Seriously? Eyelash Primer? Now that is a gimmick if I've ever heard one. The cosmetic industry will do anything to steal our money!

And my second thought was:

Give it to me. 

I never said I wasn't a sucker for a good makeup gimmick.

But I have since eaten my words twenty times over! This stuff works!! 

I have been blessed with dark eyelashes but they are incredibly thick and straight. I mostly use mascara to give them a little more oomph, definition, and shape. But no matter what I used I found I always ended up with either flaking, or smudging under the eye over the course of the day or evening. 


First of all whatever is in this magical tube of white goodness (yes, it's white) it helps to give my lashes more natural curl than any mascara ever has. I'm almost worried it's Elmer's glue, but if it is do not tell me. I don't want to know. Leave me to my innocence.

Once I put this on and let it set then it's off to the races with my usual mascara. Right now I'm just using a Neutrogena mascara and it seems to be working dandy with my heavenly eyelash primer of goodness. (Too much? I really do like it.

I don't even wear mascara everyday but when I do...this is now my secret weapon.


So, there you go- this week's Happy List! Proof positive that even on a bad week there are still things you can find to make you smile.

Pollyanna is so proud of me.

Come on, play along! The Glad Game is just good clean fun for everyone.

Be HAPPY, friends!

Friday, January 13, 2017

The Happy List v.1

It's cold here.

Really, really cold.

That means I'm spending a lot of time indoors which gives me too much lots of time to think, surf the internet, read, shop online, and apparently, blog about it all.

Some of the blogs I read do a regular "Friday Favorites" feature which I always enjoy. I'm a fan of reading a hodgepodge of mostly useless but sometimes helpful ideas, products, and activities from people I don't know in real life but kinda like to think I do. Sitting here this morning, after having braved a freezing cold trip to Trader Joes and deciding I was never leaving my house again, I thought to myself, "Self, why don't you just have a little fun (remember, I'm having FUN these days) and write your own little list of what is making you HAPPY this week." I thought Self had a good idea, so here we go- for better or for worse.
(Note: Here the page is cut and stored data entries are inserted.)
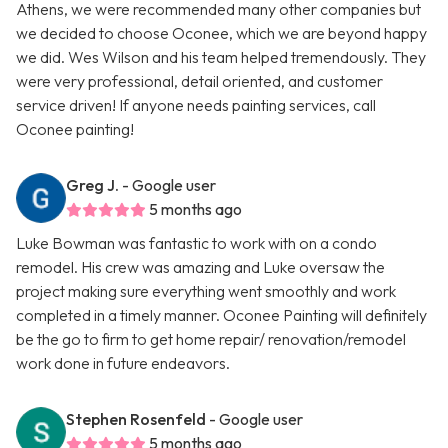
Athens, we were recommended many other companies but
we decided to choose Oconee, which we are beyond happy
we did. Wes Wilson and his team helped tremendously. They
were very professional, detail oriented, and customer
service driven! If anyone needs painting services, call
Oconee painting!
Greg J.
- Google user
5 months ago
Luke Bowman was fantastic to work with on a condo
remodel. His crew was amazing and Luke oversaw the
project making sure everything went smoothly and work
completed in a timely manner. Oconee Painting will definitely
be the go to firm to get home repair/ renovation/remodel
work done in future endeavors.
Stephen Rosenfeld
- Google user
5 months ago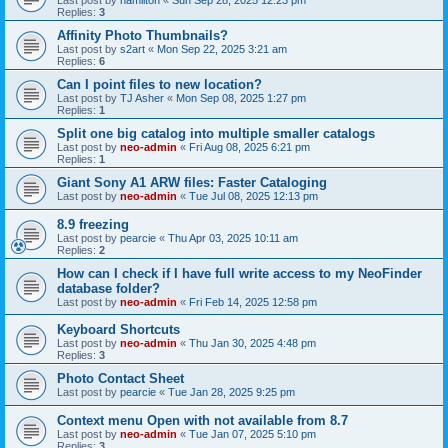
Last post by
hamilton
«
Sun Sep 28, 2025 12:23 pm
Replies:
3
Affinity Photo Thumbnails?
Last post by
s2art
«
Mon Sep 22, 2025 3:21 am
Replies:
6
Can I point files to new location?
Last post by
TJ Asher
«
Mon Sep 08, 2025 1:27 pm
Replies:
1
Split one big catalog into multiple smaller catalogs
Last post by
neo-admin
«
Fri Aug 08, 2025 6:21 pm
Replies:
1
Giant Sony A1 ARW files: Faster Cataloging
Last post by
neo-admin
«
Tue Jul 08, 2025 12:13 pm
8.9 freezing
Last post by
pearcie
«
Thu Apr 03, 2025 10:11 am
Replies:
2
How can I check if I have full write access to my NeoFinder
database folder?
Last post by
neo-admin
«
Fri Feb 14, 2025 12:58 pm
Keyboard Shortcuts
Last post by
neo-admin
«
Thu Jan 30, 2025 4:48 pm
Replies:
3
Photo Contact Sheet
Last post by
pearcie
«
Tue Jan 28, 2025 9:25 pm
Context menu Open with not available from 8.7
Last post by
neo-admin
«
Tue Jan 07, 2025 5:10 pm
Replies:
3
Just so we are clear, I'm not promising this is a new regular feature. I'd loooove to say it would be, but there's that whole issue of mine with sustaining new ideas...sometimes yes, sometimes no. It's really hit or miss and there's no way of predicting the outcome at this early juncture. Stay tuned. 

1. Trader Joe's Ultra Moisturizing Hand Cream

I'm starting with this because 1) It's right in front of me, and 2) I don't want to set the bar too high and have your interest pique right at the outset, but I also don't want to kick this off with a total loser. Hand cream seemed a safe bet.

I actually literally picked this up this morning and the nice TJ checkout gal and I had an extended conversation about it. She was really curious to know what I thought of it and I promised I'd report back. This is what people living in freezing temperatures talk about. 

Here's what I think after one use thus far: I like it. Helpful? No? Okay, I like how it goes on feeling really thick and moisturizing but it soaks in quickly and before you know it you are typing away on a keyboard with no greasy, slippery feeling in your fingertips (slippery is not a benefit when typing). For you smell-sensitive people, there is definitely a scent, but I find it a pleasant one. Not floral-y. I do not do floral scents. Shudder. But it's not a citrus-y scent either. I will do citrus scents. I am smelling my hands right now and I can't put my finger on how to describe it. Maybe a combination of baby powder and coconut? (Somewhere there is a perfume chemist fainting dead on the floor at my inability to describe a scent accurately). 

Anywhoooo.... For the one hour I have been using this hand cream, I am downright pleased. I will be keeping it in my desk drawer so I can have nicely moisturized but not slippery hands on these dry, bitterly cold days. (Have I mentioned it's cold?)

2. Plan To Eat

Okay, so I wasn't going to put this out there until I had been using it a little longer because of my very public struggles with meal planning and sticking with any plan relating to meal planning...but....this really is one of my favorite finds of the past couple weeks.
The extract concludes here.